Entre esas dos aguas se ha desenvuelto la especie humana en su evolución: entre quienes se creen gente de bien por ser dueños de algo y entre quienes, por ser dueños de nada, son considerados de menor valía social, los llamados y llamadas “nadie”, gente a punto de delinquir (los sujetos activos del “estallido social”).


En efecto, siendo la inequidad y sus consecuencias salvajes una anomalía generalizada y no exclusivamente de los colombianos, los científicos del mundo han formulado la teoría del Gen Egoísta –socializada en 1976 por el zoólogo Richard Dawkins– en la cual se asevera cómo nuestro ADN nos predispone un mundo de salvaje competencia (entre los que tienen bienes y poder, y los que no los tienen), un mundo de tiranía (tangible en el abuso de poder), un mundo de explotación ilegal (cuyo mejor ejemplo es el empleo esclavista) y un mundo de trampas biológicas (¿quién se atreve a decir que la desnutrición no es la más efectivas de las trampas biológicas?). En fin, un mundo donde lo único importante y la única finalidad es prevalecer.


Desde entonces, los académicos y los autodidactas comenzaron a preguntarse ¿por qué razón –si el gen egoísta solo está basado en el impulso natural de tener bienes y cosas, y con ello obtener poder de reconocimiento social– existe también el rechazo a los “diferentes”? ¿Por qué son rechazados los negros en Europa, en Norteamérica, en Suramérica y en nuestro país? ¿Por qué son rechazados los indígenas? ¿Por qué se rechaza a los inmigrantes, si estos son de todas las razas y regiones?


Para estos casos citados parecía no haber explicación bajo la teoría del gen egoísta, hasta cuando la española Adela Cortina, hacia 2006 aclaró –no importa si por una vía distinta a la de Dawkins– que el gen egoísta es también la causa por la que rechazamos a los negros, a los indígenas, a los inmigrantes y a quienes huyen de un pueblo en guerra.
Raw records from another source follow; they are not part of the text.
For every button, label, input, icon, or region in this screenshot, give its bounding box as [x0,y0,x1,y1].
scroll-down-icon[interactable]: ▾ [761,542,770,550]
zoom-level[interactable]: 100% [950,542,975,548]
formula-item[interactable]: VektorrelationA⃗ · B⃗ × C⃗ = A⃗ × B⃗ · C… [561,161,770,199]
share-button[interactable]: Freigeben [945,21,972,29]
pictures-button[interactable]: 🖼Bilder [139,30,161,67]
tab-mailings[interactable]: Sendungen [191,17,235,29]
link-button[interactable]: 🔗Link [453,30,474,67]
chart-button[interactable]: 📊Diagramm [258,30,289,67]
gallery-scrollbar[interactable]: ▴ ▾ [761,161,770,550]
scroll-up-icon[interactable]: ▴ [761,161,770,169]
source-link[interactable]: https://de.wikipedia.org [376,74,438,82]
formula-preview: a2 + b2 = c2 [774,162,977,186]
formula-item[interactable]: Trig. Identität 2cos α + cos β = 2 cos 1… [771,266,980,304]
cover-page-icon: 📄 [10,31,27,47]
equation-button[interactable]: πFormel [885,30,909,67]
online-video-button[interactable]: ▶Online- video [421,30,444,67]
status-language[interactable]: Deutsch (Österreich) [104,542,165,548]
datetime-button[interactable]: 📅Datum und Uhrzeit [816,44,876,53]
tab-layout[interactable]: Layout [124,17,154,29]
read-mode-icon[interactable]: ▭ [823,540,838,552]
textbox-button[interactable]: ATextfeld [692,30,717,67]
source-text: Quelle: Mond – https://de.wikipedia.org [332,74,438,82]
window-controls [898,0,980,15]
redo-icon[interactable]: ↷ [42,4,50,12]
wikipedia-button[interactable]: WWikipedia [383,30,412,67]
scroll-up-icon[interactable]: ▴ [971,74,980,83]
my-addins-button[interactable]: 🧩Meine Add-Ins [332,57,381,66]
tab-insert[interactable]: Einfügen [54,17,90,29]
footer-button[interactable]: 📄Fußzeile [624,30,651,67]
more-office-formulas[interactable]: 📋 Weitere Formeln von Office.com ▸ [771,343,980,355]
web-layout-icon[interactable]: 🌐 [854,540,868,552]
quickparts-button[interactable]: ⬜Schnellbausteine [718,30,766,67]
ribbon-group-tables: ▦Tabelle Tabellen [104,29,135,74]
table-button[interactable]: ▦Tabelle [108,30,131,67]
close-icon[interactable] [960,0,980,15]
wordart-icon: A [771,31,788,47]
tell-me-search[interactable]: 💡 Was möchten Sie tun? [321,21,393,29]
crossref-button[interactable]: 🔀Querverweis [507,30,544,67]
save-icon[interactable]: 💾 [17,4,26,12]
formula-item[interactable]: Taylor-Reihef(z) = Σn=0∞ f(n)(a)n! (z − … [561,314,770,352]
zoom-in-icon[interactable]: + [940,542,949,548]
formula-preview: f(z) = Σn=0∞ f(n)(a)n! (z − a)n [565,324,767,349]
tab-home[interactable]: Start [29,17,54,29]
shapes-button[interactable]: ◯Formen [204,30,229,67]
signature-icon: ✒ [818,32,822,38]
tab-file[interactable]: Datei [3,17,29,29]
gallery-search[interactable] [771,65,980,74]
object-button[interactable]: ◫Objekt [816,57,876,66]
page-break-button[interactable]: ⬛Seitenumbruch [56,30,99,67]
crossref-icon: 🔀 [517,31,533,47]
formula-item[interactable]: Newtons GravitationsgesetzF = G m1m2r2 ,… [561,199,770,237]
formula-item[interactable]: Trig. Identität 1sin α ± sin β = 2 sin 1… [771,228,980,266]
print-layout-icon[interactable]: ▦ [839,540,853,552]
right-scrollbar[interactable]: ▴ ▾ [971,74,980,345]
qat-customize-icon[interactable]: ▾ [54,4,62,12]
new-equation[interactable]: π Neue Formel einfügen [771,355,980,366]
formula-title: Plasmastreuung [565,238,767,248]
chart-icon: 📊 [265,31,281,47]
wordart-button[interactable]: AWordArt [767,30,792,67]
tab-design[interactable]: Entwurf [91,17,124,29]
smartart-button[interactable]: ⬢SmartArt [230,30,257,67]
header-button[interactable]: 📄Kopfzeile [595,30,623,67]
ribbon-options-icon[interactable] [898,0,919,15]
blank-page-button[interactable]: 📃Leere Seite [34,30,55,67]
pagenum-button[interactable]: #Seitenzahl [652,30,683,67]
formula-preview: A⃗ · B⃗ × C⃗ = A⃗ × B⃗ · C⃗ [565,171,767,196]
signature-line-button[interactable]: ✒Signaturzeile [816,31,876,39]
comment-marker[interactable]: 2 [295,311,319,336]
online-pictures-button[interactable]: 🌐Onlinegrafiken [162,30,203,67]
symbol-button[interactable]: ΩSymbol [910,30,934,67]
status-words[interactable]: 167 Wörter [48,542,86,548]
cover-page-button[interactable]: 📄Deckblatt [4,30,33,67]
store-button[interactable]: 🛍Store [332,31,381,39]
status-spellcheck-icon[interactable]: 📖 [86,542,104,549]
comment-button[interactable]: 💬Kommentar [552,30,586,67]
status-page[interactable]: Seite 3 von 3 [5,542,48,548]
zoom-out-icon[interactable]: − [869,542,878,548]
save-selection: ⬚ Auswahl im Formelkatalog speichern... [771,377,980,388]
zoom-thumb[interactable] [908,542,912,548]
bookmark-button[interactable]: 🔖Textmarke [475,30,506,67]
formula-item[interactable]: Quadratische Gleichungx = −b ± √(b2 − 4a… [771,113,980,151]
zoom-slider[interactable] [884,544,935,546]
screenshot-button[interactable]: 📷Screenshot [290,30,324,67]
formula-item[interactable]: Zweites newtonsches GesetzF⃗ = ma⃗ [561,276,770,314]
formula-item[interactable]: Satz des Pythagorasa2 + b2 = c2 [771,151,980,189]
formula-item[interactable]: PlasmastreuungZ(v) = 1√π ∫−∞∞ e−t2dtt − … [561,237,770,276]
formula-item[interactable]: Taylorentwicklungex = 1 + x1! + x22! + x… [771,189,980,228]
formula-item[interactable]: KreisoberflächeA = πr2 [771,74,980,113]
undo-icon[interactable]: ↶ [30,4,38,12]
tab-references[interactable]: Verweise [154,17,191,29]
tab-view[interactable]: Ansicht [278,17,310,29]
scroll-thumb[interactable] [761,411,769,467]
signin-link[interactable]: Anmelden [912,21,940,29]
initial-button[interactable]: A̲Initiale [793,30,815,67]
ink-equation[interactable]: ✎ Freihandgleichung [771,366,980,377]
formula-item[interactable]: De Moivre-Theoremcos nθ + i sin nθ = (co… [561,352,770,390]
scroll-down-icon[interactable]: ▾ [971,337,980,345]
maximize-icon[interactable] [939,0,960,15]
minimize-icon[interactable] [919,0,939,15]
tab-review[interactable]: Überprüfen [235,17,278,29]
Y es así única y estrictamente porque estas poblaciones mentadas no poseen nada, porque son rechazables.


A esta nueva interpretación de las razones que explican la inequidad y que reafirman la teoría de Dawkins, Adela Cortina la denominó “aporofobia”, que no es otra cosa que el rechazo a los pobres. Una conducta social que en Colombia pareció ser el sentimiento dominante de los gobiernos anteriores a este que comienza, y también el sentimiento dominante de las élites sociales que, con sus maneras de gobernar –en el caso de los presidentes– o con sus modos de ejercer la cultura –en el caso de las élites– han maltratado a los pobres por muchos años.


Todo esto nos lleva a concluir que el pueblo colombiano eligió a Gustavo Petro como su presidente solo porque el trasunto y concreciones de su programa de gobierno están basados en la creencia de que las observaciones sobre la injusticia y la inequidad social –advertidas por filósofos, por juristas y por quienes, desde sus distintas áreas de conocimiento ejercen la sensatez– deben ser de una vez por todas reivindicadas.


Con el gobierno de Petro se avizora el fin de la aporofobia en Colombia, porque si se trata de un problema de inequidad, por mala distribución de las riquezas, basta solo tener la decisión de volver a barajar el juego y repartirlo debidamente, no importa con qué tipo de criterio, pero siempre basado en los dictados de la justicia.


 

*Las opiniones expresadas en esta publicación son de exclusiva responsabilidad de la persona que ha sido su autora y no necesariamente representan la posición de la Fundación Paz & Reconciliación al respecto.